Siamo arrivati al 1866: verso metà marzo, visita la chiesa di Saint-Loup, a Namur, la stessa dove, nel secolo successivo, verrà battezzato uno fra i massimi poeti di lingua francese del Novecento, ovvero Henri Michaux. Baudelaire inciampa sul pavimento, cade, ha un ictus che gli paralizza il lato destro del cervello. Viene ricoverato in un ospedale in cui le suore inorridiscono al suo continuo bestemmiare. La madre e qualche amico lo vanno a riprendere per trasferirlo a Parigi. È qui che si spegnerà il 31 agosto 1867, dopo aver perso il completamento la memoria e il linguaggio, i due cardini di un’opera tra le più alte dell’Occidente.
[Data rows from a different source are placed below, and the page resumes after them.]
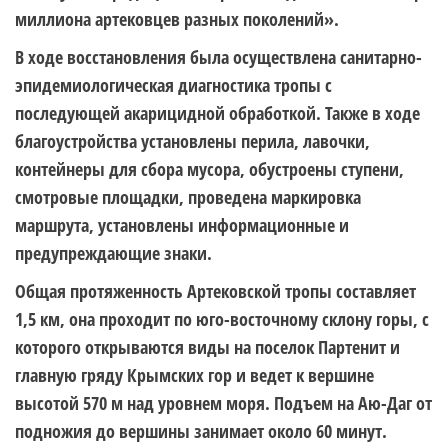
миллиона артековцев разных поколений».
В ходе восстановления была осуществлена санитарно-
эпидемиологическая диагностика тропы с
последующей акарицидной обработкой. Также в ходе
благоустройства установлены перила, лавочки,
контейнеры для сбора мусора, обустроены ступени,
смотровые площадки, проведена маркировка
маршрута, установлены информационные и
предупреждающие знаки.
Общая протяженность Артековской тропы составляет
1,5 км, она проходит по юго-восточному склону горы, с
которого открываются виды на поселок Партенит и
главную гряду Крымских гор и ведет к вершине
высотой 570 м над уровнем моря. Подъем на Аю-Даг от
подножия до вершины занимает около 60 минут.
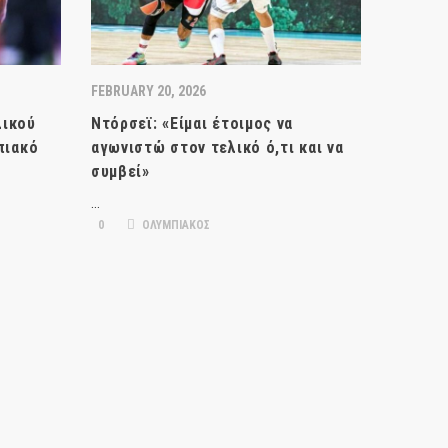
FEBRUARY 20, 2026
λικού
Ντόρσεϊ: «Είμαι έτοιμος να
πιακό
αγωνιστώ στον τελικό ό,τι και να
συμβεί»
…
0
ΟΛΥΜΠΙΑΚΟΣ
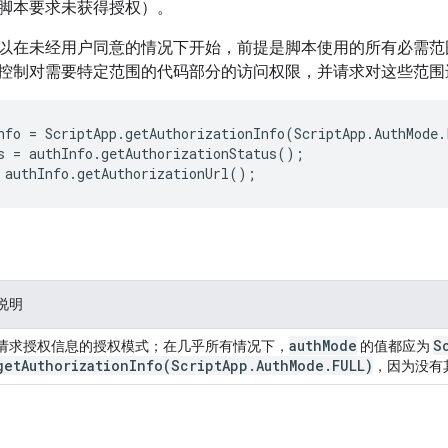
脚本要求未获得授权）。
以在未经用户同意的情况下开始，前提是脚本使用的所有必需范
控制对需要特定范围的代码部分的访问权限，并请求对这些范围
nfo
=
ScriptApp
.
getAuthorizationInfo
(
ScriptApp
.
AuthMode
.
s
=
authInfo
.
getAuthorizationStatus
();
authInfo
.
getAuthorizationUrl
();
说明
auth
Mode
S
请求授权信息的授权模式；在几乎所有情况下，
的值都应为
getAuthorizationInfo(
Script
App
.
Auth
Mode
.
FULL)
，因为没有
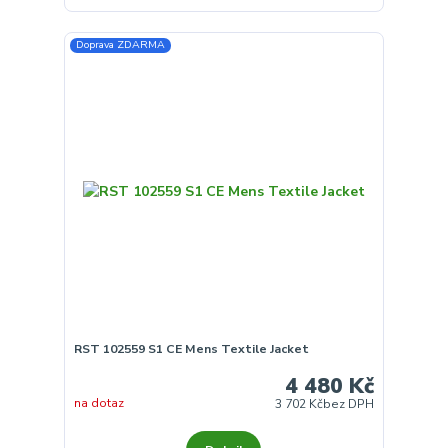
Doprava ZDARMA
RST 102559 S1 CE Mens Textile Jacket
4 480 Kč
na dotaz
3 702 Kč
bez DPH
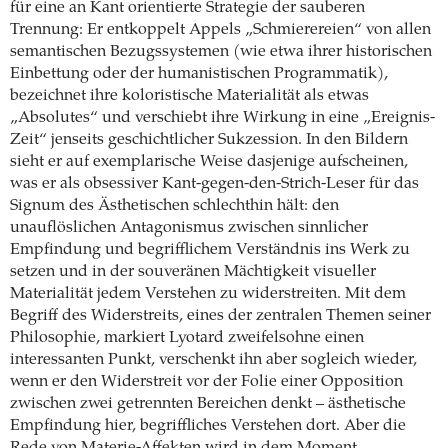
für eine an Kant orientierte Strategie der sauberen
Trennung: Er entkoppelt Appels „Schmierereien“ von allen
semantischen Bezugssystemen (wie etwa ihrer historischen
Einbettung oder der humanistischen Programmatik),
bezeichnet ihre koloristische Materialität als etwas
„Absolutes“ und verschiebt ihre Wirkung in eine „Ereignis-
Zeit“ jenseits geschichtlicher Sukzession. In den Bildern
sieht er auf exemplarische Weise dasjenige aufscheinen,
was er als obsessiver Kant-gegen-den-Strich-Leser für das
Signum des Ästhetischen schlechthin hält: den
unauflöslichen Antagonismus zwischen sinnlicher
Empfindung und begrifflichem Verständnis ins Werk zu
setzen und in der souveränen Mächtigkeit visueller
Materialität jedem Verstehen zu widerstreiten. Mit dem
Begriff des Widerstreits, eines der zentralen Themen seiner
Philosophie, markiert Lyotard zweifelsohne einen
interessanten Punkt, verschenkt ihn aber sogleich wieder,
wenn er den Widerstreit vor der Folie einer Opposition
zwischen zwei getrennten Bereichen denkt – ästhetische
Empfindung hier, begriffliches Verstehen dort. Aber die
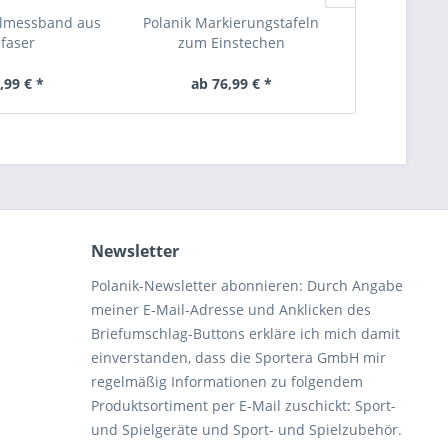
elmessband aus
Polanik Markierungstafeln
Polan
sfaser
zum Einstechen
Weitenmarki
z
,99 € *
ab 76,99 € *
ab 4
Newsletter
Polanik-Newsletter abonnieren: Durch Angabe
meiner E-Mail-Adresse und Anklicken des
Briefumschlag-Buttons erkläre ich mich damit
einverstanden, dass die Sportera GmbH mir
regelmäßig Informationen zu folgendem
Produktsortiment per E-Mail zuschickt: Sport-
und Spielgeräte und Sport- und Spielzubehör.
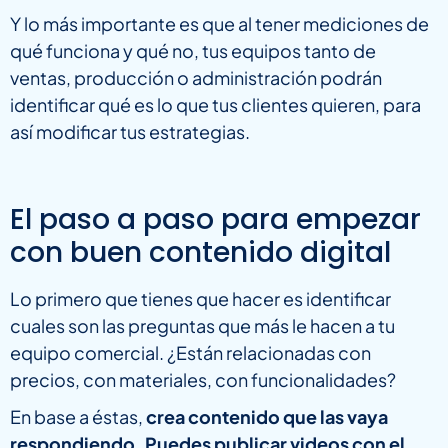
Y lo más importante es que al tener mediciones de
qué funciona y qué no, tus equipos tanto de
ventas, producción o administración podrán
identificar qué es lo que tus clientes quieren, para
así modificar tus estrategias.
El paso a paso para empezar
con buen contenido digital
Lo primero que tienes que hacer es identificar
cuales son las preguntas que más le hacen a tu
equipo comercial. ¿Están relacionadas con
precios, con materiales, con funcionalidades?
En base a éstas,
crea contenido que las vaya
respondiendo. Puedes publicar videos con el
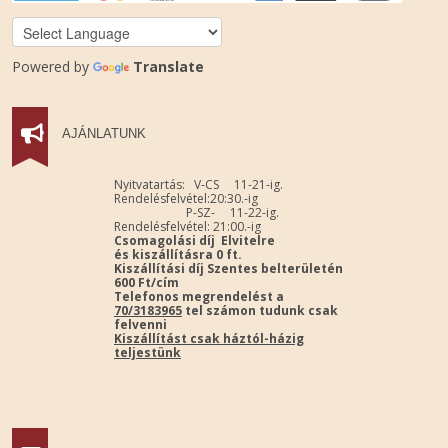
Powered by
Translate
AJÁNLATUNK
Nyitvatartás: V-CS 11-21-ig.
Rendelésfelvétel:20:30.-ig
P-SZ- 11-22-ig.
Rendelésfelvétel: 21:00.-ig
Csomagolási díj Elvitelre
és kiszállításra 0 ft.
Kiszállítási díj Szentes belterületén
600 Ft/cím
Telefonos megrendelést a
70/3183965
tel számon tudunk csak
felvenni
Kiszállítást csak háztól-házig
teljestünk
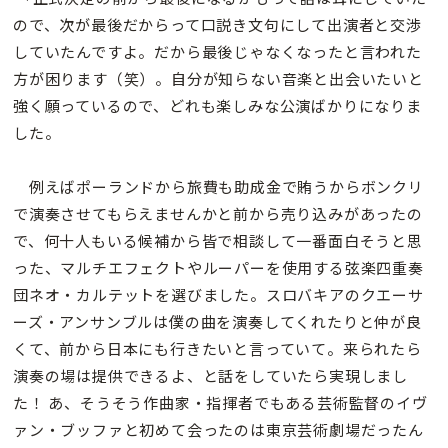
ので、次が最後だからって口説き文句にして出演者と交渉
していたんですよ。だから最後じゃなくなったと言われた
方が困ります（笑）。自分が知らない音楽と出会いたいと
強く願っているので、どれも楽しみな公演ばかりになりま
した。
例えばポーランドから旅費も助成金で賄うからボンクリ
で演奏させてもらえませんかと前から売り込みがあったの
で、何十人もいる候補から皆で相談して一番面白そうと思
った、マルチエフェクトやルーパーを使用する弦楽四重奏
団ネオ・カルテットを選びました。スロバキアのクエーサ
ーズ・アンサンブルは僕の曲を演奏してくれたりと仲が良
くて、前から日本にも行きたいと言っていて。来られたら
演奏の場は提供できるよ、と話をしていたら実現しまし
た！ あ、そうそう作曲家・指揮者でもある芸術監督のイヴ
ァン・ブッファと初めて会ったのは東京芸術劇場だったん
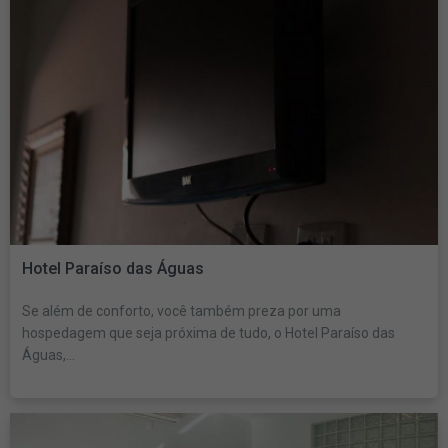
Hotel Paraíso das Águas
Se além de conforto, você também preza por uma
hospedagem que seja próxima de tudo, o Hotel Paraíso das
Águas,...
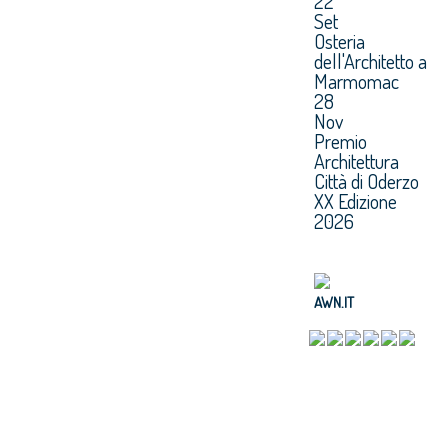
22
Set
Osteria
dell'Architetto a
Marmomac
28
Nov
Premio
Architettura
Città di Oderzo
XX Edizione
2026
AWN.IT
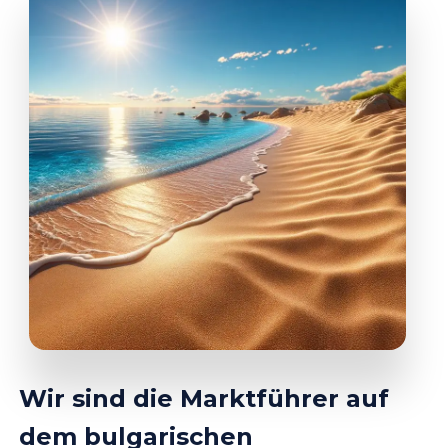
Wir sind die Marktführer auf
dem bulgarischen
Tutto quanto si è detto, in conclusione, spiega il perché della intramontabile fortuna di Baudelaire, specialmente presso il pubblico giovanile. Come potrebbe essere diversamente, per un poeta maledetto che scrive di vampiri e di malinconia, di miseria e di hashish, di emarginati e di eros, trattando questi temi con una scrittura cristallina, acuminata, definitiva? Io mi trovo alla soglia dei settant’anni, e non posso certo cadere nel ridicolo, ma se potessi farlo, so per certo che mi farei tatuare un suo verso.

Valerio Magrelli

Valerio Magrelli è poeta, scrittore, francesista, traduttore e critico letterario. Il suo ultimo libro Exfanzia (Einaudi, 2022).